12     Ce texte est paru une première fois dans Les Nouvelles littéraires du 22 décembre 1928.

13     Les italiques sont toutes de l’édition Mercure de 1930.

14     Vraisemblablement 23, rue Jacob.

15     Augustin Feyen-Perrin (Augustin Feyen, 1826-1888), frère cadet du peintre et photographe Jacques-Eugène Feyen. Les vues évoquées par Rachilde sont vraisemblablement de Cancale, où les frères Feyen passaient leurs vacances. Elles sont peut-être davantage dues à l’aîné qu’au cadet, qui s’est plutôt intéressé à la vie paysanne qu’à celle des pêcheurs.

16     Deux graveurs peuvent correspondre à la définition, tous deux suisses. Le père, Alfred Van Muyden (1818-1898), illustrateur et graveur, et son fils Evert (ou Everet, 1853-1922), graveur, peintre et illustrateur. Le fait que le père soit âgé de 58 ans à l’époque décrite par Rachilde, incline davantage à préférer le fils, dans ce cénacle où la jeunesse domine.

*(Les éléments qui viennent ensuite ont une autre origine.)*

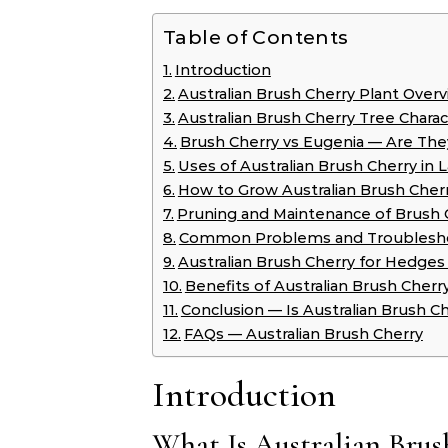
Table of Contents
Introduction
Australian Brush Cherry Plant Over
Australian Brush Cherry Tree Charact
Brush Cherry vs Eugenia — Are Th
Uses of Australian Brush Cherry in 
How to Grow Australian Brush Cher
Pruning and Maintenance of Brush 
Common Problems and Troublesh
Australian Brush Cherry for Hedges
Benefits of Australian Brush Cherr
Conclusion — Is Australian Brush Ch
FAQs — Australian Brush Cherry
Introduction
What Is Australian Brus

17     Le poète Charles Cros (1842-1888) n’a jamais collaboré au Mercure, sauf une fois à titre largement posthume dans le numéro du premier septembre 1938. Charles Cros est surtout connu comme l’inventeur de phonographe, qu’il n’a jamais pu réaliser faute de moyens, ce que parviendra à mettre en œuvre l’homme d’affaires et inventeur Thomas Edison. Charles Cros est de nos jours un peu oublié. Son fils, Guy-Charles Cros (1879-1956), que connaissent davantage les lecteurs du Journal littéraire a davantage fréquenté le Mercure et a intégré les Poètes d’aujourd’hui dans l’édition de 1930.

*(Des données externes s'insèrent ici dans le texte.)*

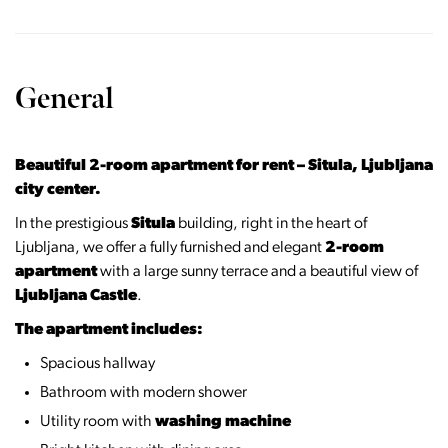
General
Beautiful 2-room apartment for rent – Situla, Ljubljana
city center.
In the prestigious
Situla
building, right in the heart of
Ljubljana, we offer a fully furnished and elegant
2-room
apartment
with a large sunny terrace and a beautiful view of
Ljubljana Castle
.
The apartment includes:
Spacious hallway
Bathroom with modern shower
Utility room with
washing machine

18     Henri Beauclair (1860-1919), poète, romancier et journaliste, surtout connu pour son pastiche de poésie décadente écrit en collaboration avec Gabriel Vicaire Les Déliquescences d’Adoré Floupette paru en 1885.

19     Alfred Poussin (1834-1901), à la fois peintre et poète et en même temps ni l’un ni l’autre, auteur d’une plaquette de vers : Versiculets, éditée grâce au concours de ses amis (Ernest d’Orllanges, Paul Morisse, William Vogt…) et un ouvrage, La Jument morte. Lire sa nécrologie dans le Mercure d’avril 1901 page 286.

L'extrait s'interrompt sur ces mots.